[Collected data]
* * * * *

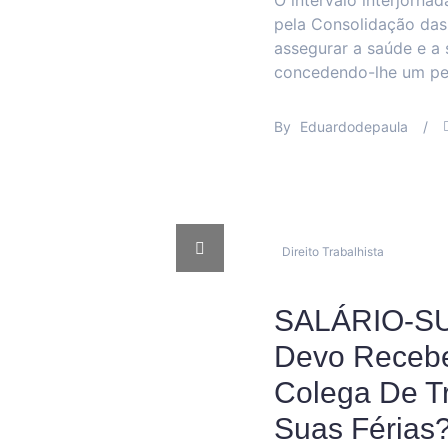
O intervalo interjornad
pela Consolidação das 
assegurar a saúde e a 
concedendo-lhe um pe
By
Eduardodepaula
/
Direito Trabalhista
SALÁRIO-SU
Devo Recebe
Colega De T
Suas Férias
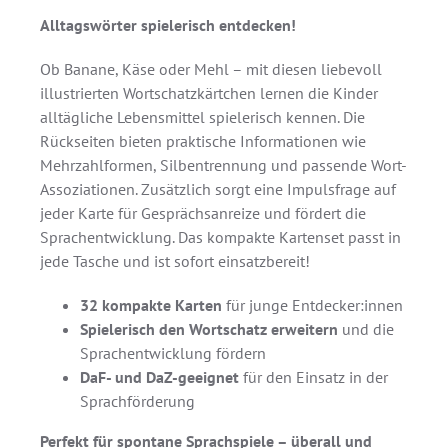
Alltagswörter spielerisch entdecken!
Ob Banane, Käse oder Mehl – mit diesen liebevoll
illustrierten Wortschatzkärtchen lernen die Kinder
alltägliche Lebensmittel spielerisch kennen. Die
Rückseiten bieten praktische Informationen wie
Mehrzahlformen, Silbentrennung und passende Wort-
Assoziationen. Zusätzlich sorgt eine Impulsfrage auf
jeder Karte für Gesprächsanreize und fördert die
Sprachentwicklung. Das kompakte Kartenset passt in
jede Tasche und ist sofort einsatzbereit!
32 kompakte Karten
für junge Entdecker:innen
Spielerisch den Wortschatz erweitern
und die
Sprachentwicklung fördern
DaF- und DaZ-geeignet
für den Einsatz in der
Sprachförderung
Perfekt für spontane Sprachspiele – überall und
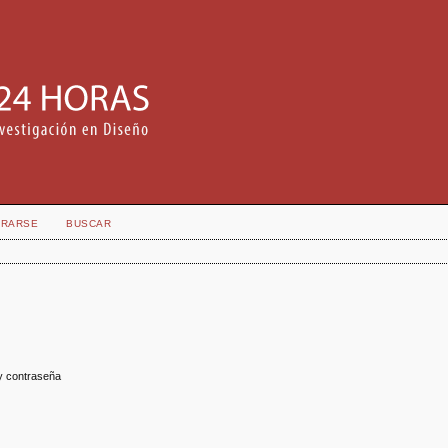
TRARSE
BUSCAR
y contraseña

* * * * *

Would you please output each record exactly, leaving the images out?

> _ANSWER TO THIS EXERCISE_
O intervalo interjornad
pela Consolidação das 
assegurar a saúde e a 
concedendo-lhe um pe
By
Eduardodepaula
/
Direito Trabalhista
SALÁRIO-SU
Devo Recebe
Colega De T
Suas Férias
Alltagswörter spielerisch entdecken!
Ob Banane, Käse oder Mehl – mit diesen liebevoll
illustrierten Wortschatzkärtchen lernen die Kinder
alltägliche Lebensmittel spielerisch kennen. Die
Rückseiten bieten praktische Informationen wie
Mehrzahlformen, Silbentrennung und passende Wort-
Assoziationen. Zusätzlich sorgt eine Impulsfrage auf
jeder Karte für Gesprächsanreize und fördert die
Sprachentwicklung. Das kompakte Kartenset passt in
jede Tasche und ist sofort einsatzbereit!
32 kompakte Karten
für junge Entdecker:innen
Spielerisch den Wortschatz erweitern
und die
Sprachentwicklung fördern
DaF- und DaZ-geeignet
für den Einsatz in der
Sprachförderung
Perfekt für spontane Sprachspiele – überall und
TRARSE
BUSCAR
y contraseña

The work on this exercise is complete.